* TASK STATEMENT *
Would you please output, word for word, the span of the listing below that opens on the line containing "оконные рамы из" and closes on the line containing "реставрации стен, замене"? Include both ends and nothing more.

* RECORD EXCERPTS *

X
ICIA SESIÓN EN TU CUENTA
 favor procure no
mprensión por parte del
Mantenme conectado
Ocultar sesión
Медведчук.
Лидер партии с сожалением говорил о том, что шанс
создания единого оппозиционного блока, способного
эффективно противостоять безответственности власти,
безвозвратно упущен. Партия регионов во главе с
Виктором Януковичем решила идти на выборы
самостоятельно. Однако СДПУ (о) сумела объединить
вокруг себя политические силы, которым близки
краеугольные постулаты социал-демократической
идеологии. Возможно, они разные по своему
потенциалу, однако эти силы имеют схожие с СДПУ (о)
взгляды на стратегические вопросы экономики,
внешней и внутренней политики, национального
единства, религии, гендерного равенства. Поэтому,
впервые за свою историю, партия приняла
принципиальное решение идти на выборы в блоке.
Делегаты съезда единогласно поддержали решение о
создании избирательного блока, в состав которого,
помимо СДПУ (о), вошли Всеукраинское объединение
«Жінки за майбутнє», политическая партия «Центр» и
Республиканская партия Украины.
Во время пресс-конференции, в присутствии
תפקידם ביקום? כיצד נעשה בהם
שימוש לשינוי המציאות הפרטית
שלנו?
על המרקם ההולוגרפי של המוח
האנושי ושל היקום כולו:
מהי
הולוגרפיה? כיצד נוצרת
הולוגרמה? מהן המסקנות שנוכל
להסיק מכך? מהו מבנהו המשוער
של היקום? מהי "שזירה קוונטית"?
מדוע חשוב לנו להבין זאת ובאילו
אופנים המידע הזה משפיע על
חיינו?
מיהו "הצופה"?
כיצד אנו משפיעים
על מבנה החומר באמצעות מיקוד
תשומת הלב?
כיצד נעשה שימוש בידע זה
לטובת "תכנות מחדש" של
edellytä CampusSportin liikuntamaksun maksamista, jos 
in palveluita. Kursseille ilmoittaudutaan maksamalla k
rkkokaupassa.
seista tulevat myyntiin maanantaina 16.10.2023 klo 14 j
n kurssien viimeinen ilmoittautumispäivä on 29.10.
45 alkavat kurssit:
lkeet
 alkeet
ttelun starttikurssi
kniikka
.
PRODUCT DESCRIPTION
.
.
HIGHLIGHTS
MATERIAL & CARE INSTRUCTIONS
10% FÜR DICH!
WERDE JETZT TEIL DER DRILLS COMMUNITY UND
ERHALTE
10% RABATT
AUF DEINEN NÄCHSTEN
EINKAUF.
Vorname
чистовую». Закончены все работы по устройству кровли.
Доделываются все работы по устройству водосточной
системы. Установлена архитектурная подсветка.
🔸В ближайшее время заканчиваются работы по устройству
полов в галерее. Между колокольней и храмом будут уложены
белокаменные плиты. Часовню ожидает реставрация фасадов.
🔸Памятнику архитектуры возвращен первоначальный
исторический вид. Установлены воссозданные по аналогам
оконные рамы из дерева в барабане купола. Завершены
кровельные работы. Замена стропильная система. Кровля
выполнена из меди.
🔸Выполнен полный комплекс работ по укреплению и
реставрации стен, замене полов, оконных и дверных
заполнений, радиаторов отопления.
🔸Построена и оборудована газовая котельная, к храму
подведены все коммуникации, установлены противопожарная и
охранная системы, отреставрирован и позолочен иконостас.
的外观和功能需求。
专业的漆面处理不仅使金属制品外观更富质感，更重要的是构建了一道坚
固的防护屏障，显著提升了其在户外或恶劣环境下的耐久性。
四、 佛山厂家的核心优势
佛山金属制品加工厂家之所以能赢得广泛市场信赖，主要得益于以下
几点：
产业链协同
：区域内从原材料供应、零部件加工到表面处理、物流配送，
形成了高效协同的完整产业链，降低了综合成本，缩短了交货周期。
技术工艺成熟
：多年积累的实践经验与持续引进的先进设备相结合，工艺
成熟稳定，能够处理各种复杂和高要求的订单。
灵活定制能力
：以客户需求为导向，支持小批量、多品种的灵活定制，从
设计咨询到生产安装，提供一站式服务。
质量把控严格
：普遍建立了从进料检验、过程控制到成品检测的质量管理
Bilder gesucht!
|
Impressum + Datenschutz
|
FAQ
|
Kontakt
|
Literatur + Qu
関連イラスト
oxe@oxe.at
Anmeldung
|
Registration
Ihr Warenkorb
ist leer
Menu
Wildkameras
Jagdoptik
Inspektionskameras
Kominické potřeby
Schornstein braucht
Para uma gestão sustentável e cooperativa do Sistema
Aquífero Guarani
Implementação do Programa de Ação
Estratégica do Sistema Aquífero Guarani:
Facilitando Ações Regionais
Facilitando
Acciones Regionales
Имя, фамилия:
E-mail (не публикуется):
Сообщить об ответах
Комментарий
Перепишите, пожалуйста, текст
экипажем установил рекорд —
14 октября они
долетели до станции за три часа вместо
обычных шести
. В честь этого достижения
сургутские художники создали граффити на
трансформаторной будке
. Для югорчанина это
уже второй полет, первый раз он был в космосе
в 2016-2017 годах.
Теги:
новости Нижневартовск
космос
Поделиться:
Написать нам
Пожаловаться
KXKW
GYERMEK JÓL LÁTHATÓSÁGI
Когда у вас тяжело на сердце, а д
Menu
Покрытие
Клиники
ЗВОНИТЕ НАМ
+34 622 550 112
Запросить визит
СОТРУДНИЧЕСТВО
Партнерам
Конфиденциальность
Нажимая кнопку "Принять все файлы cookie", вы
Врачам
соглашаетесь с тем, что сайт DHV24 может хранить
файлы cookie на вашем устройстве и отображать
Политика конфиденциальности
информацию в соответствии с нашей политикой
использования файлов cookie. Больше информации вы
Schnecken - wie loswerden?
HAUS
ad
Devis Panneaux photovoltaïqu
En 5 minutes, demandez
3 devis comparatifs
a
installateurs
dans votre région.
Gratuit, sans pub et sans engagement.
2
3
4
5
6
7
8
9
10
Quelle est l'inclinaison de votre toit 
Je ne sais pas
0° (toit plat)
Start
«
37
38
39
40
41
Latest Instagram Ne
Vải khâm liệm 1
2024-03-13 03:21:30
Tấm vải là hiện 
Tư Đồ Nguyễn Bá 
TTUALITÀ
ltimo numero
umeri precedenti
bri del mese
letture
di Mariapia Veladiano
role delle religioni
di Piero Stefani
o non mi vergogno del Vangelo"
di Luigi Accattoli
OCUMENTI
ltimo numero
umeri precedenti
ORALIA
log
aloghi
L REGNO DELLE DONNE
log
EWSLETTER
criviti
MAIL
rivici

* ANSWER SECTION *
оконные рамы из дерева в барабане купола. Завершены
кровельные работы. Замена стропильная система. Кровля
выполнена из меди.
🔸Выполнен полный комплекс работ по укреплению и
реставрации стен, замене полов, оконных и дверных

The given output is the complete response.